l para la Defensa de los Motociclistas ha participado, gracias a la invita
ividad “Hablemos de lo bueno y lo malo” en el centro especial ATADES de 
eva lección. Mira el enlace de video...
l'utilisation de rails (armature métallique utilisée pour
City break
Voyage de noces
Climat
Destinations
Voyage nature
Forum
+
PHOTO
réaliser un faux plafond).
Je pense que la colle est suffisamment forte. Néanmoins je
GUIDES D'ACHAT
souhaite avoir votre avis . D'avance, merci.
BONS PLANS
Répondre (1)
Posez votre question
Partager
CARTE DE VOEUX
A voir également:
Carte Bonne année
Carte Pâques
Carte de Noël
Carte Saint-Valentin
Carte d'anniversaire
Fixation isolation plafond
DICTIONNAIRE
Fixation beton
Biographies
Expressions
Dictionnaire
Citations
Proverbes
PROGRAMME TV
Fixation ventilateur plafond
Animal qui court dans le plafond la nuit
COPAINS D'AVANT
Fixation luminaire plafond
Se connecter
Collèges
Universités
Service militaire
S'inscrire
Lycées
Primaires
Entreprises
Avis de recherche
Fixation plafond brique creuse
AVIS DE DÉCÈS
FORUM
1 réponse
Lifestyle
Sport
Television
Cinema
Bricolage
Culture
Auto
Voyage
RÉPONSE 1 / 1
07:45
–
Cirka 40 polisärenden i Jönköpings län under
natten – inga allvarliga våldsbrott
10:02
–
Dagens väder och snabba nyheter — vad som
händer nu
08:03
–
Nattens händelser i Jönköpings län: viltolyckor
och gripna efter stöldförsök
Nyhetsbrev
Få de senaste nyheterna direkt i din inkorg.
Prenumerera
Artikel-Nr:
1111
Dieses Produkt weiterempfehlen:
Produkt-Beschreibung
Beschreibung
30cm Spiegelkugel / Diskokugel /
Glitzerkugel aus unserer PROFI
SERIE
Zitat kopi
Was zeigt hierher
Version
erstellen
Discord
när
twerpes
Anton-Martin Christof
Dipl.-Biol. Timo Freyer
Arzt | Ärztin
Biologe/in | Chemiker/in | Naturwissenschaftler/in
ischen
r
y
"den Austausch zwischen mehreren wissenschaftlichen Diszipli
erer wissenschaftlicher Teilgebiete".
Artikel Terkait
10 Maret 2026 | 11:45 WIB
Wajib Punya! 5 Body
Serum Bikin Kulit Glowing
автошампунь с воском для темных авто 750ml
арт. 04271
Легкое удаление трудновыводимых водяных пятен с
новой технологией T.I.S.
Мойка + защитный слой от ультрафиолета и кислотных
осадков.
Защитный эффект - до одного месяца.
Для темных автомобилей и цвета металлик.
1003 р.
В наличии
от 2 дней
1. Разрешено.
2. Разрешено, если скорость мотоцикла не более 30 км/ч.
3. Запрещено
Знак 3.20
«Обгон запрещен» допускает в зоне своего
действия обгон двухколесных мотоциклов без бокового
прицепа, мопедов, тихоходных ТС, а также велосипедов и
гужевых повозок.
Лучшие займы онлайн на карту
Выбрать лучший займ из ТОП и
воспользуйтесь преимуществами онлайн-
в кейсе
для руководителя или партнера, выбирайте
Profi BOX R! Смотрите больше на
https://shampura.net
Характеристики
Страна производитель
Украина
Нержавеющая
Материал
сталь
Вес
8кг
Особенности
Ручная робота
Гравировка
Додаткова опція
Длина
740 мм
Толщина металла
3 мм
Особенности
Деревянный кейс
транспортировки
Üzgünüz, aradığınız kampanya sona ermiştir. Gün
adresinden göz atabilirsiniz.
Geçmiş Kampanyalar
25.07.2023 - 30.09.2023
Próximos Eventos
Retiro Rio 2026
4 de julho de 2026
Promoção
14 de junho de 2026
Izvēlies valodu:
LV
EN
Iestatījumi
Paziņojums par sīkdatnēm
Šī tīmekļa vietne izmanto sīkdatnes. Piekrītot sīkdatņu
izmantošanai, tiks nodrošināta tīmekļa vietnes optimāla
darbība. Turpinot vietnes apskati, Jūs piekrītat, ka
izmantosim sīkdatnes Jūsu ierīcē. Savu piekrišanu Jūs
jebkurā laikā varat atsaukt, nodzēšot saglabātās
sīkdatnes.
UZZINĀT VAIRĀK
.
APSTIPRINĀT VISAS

■ ■ ■ ■ ■

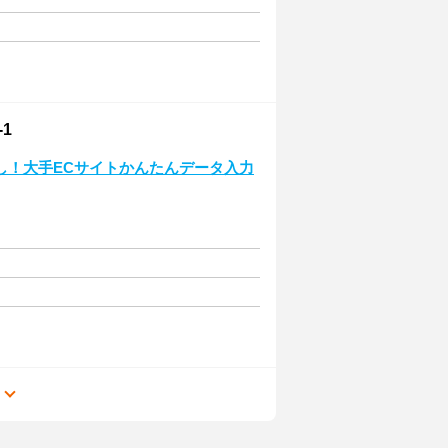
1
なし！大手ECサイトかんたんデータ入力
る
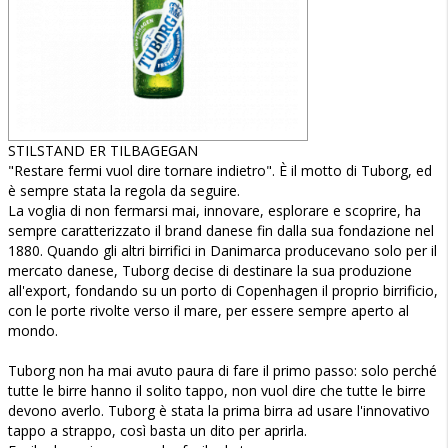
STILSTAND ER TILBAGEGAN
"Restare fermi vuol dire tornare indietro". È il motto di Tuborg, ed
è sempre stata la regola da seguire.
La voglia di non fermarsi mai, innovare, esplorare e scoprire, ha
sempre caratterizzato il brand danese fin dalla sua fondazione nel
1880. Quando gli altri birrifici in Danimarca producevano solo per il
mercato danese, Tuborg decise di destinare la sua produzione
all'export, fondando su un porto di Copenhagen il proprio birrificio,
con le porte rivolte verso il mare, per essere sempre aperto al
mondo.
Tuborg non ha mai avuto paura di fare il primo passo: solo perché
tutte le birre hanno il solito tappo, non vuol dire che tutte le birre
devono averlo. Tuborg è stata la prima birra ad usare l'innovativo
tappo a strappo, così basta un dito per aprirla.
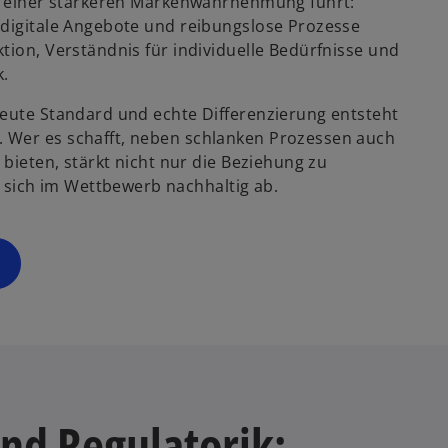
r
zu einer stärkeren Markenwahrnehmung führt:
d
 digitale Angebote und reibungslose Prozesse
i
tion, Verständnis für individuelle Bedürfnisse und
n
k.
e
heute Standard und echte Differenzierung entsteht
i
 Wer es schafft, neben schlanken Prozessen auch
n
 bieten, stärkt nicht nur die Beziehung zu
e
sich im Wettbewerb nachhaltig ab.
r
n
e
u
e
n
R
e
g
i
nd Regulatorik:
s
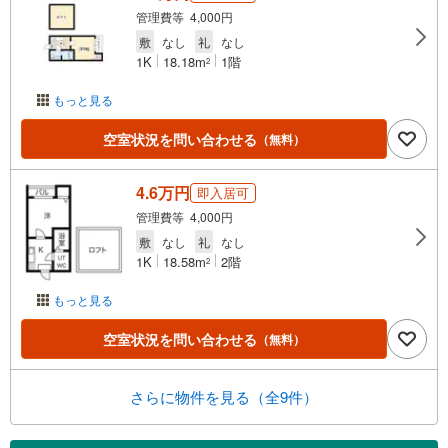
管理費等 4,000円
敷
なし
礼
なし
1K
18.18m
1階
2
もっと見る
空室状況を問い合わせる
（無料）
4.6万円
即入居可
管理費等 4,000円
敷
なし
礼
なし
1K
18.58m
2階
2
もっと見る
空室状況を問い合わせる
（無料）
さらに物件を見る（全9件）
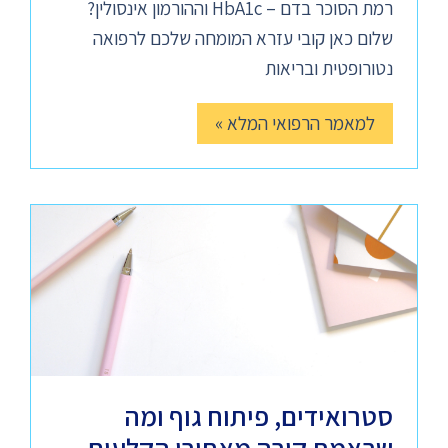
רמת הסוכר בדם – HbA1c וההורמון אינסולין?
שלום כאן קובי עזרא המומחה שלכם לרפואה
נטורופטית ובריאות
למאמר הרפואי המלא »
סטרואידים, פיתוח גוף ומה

■ ■ ■ ■ ■

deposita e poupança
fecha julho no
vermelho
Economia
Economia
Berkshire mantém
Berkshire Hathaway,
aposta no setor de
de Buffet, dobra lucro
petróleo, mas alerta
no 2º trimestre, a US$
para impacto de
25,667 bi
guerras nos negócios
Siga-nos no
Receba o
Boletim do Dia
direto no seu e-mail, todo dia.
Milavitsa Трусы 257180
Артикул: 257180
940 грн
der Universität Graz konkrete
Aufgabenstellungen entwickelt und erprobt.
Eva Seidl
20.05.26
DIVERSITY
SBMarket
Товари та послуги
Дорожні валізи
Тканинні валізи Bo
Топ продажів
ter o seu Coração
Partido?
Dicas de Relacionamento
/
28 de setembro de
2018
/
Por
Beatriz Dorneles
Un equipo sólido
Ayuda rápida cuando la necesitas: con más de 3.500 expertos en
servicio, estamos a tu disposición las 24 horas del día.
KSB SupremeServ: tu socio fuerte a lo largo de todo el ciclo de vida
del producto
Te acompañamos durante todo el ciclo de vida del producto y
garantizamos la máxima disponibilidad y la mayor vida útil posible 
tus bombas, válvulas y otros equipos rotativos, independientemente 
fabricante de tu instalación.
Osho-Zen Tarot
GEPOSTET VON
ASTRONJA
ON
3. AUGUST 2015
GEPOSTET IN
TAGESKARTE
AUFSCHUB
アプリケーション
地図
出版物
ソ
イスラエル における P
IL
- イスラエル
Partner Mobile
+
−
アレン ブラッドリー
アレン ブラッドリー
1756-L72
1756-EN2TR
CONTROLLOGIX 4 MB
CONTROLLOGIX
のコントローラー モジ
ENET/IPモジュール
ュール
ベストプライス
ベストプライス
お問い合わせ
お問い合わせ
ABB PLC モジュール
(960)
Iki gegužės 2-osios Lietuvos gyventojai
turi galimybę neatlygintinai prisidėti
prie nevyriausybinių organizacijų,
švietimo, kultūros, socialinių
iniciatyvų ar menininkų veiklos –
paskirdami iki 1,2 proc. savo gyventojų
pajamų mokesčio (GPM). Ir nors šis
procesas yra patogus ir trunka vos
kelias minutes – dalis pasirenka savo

■ ■ ■ ■ ■

_TASK REQUIREMENTS_
Take exactly the lines from the one containing "jebkurā laikā varat" through the one containing "APSTIPRINĀT VISAS" in the data above, and output them with nothing added.

_RESULT OF THIS EXERCISE_
jebkurā laikā varat atsaukt, nodzēšot saglabātās
sīkdatnes.
UZZINĀT VAIRĀK
.
APSTIPRINĀT VISAS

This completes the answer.